-On his initial flight to Korea, piloting a B-26 during the Korean War:
To start with, the B-26B is the hard-nose. It has eight guns in the nose and three in each wing, fourteen forward firing .50s, and it did not have a bombardier. I really never flew the B-26C, which was the soft-nose with the Norden bombsight in it. So, I never had a bombardier, but, you know, you had a navigator who flew the right seat and he was kind of the co-pilot and the navigator, yes. We had a three-man crew, with an enlisted man, and, yes, we had a lot of training together. We went through combat crew training at Langley as a team. We went to Stead Air Force Base in Reno, Nevada, survival school, as a team. Then, we went to California and practiced some more bombing in the Sacramento Valley. We went to Travis Air Force Base outside of San Francisco.

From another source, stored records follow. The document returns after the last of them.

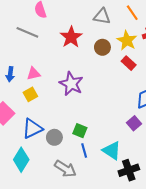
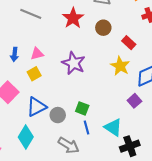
yellow star: (127, 40) -> (120, 66), moved

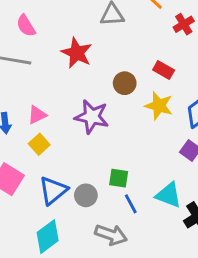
brown circle: (103, 28) -> (125, 83), moved
cyan diamond: (26, 137) -> (48, 237), turned 35

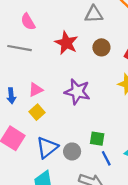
brown circle: (125, 83) -> (101, 47), moved

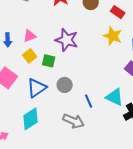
green square: (97, 139) -> (49, 61), moved
gray circle: (72, 151) -> (65, 85), moved

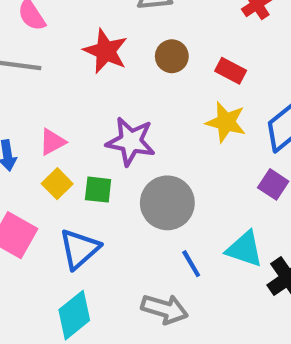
gray circle: (65, 85) -> (167, 203), moved, size x1.6

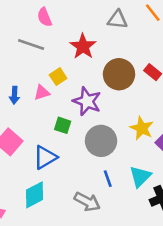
brown circle: (172, 56) -> (119, 74), moved, size x1.6
yellow star: (226, 122) -> (142, 128), moved
yellow square: (57, 184) -> (58, 77), moved
cyan triangle: (245, 249) -> (140, 176), turned 45

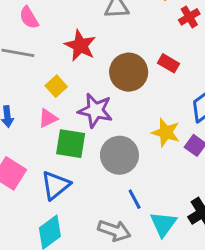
pink triangle: (42, 93) -> (48, 118), moved
green square: (63, 125) -> (71, 144), size x1.5
cyan triangle: (140, 176) -> (163, 224), moved

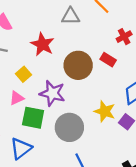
red cross: (189, 17) -> (124, 37), moved

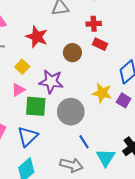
red cross: (124, 37) -> (94, 24), moved, turned 32
brown circle: (78, 65) -> (72, 53), size x0.7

Flying B-26s to Korea was an extremely difficult job. We had to get the planes flying very efficiently, from a fuel point of view. So, we had to keep flying them until we got them fairly lean on fuel usage. We had to have at least, not a headwind, but preferably a tailwind, and, if you can visualize this, the primary wind direction is from west to east in the United States, but we needed an east to west wind to make Hickam in Hawaii and we needed good visibility, because the B-26 has no navigation equipment on it and a C-54 would be our lead ship. We were going to have twelve B-26s fly to Korea. The longest leg was the first one, from Travis to Hickam. We needed good weather, good wind, the plane in good shape and to follow the mother ship with the navigation equipment. We knew we were going to be in the seat for twelve hours without being able to get out, go to the bathroom or anything else, and one other thing, the B-26 is nose heavy. You cannot ditch a B-26. It has never stayed afloat longer than thirty seconds. It hits the water, dives. So, we knew that if we had to bail out, if we’re going to go down, we had to bail out; we couldn’t ditch. So, we finally got, after a long period of time, everything right and we flew to Hickam, and then, to Johnson and Guam and Wake, Okinawa, and, eventually, to K-9 in Korea. It was a tough flight.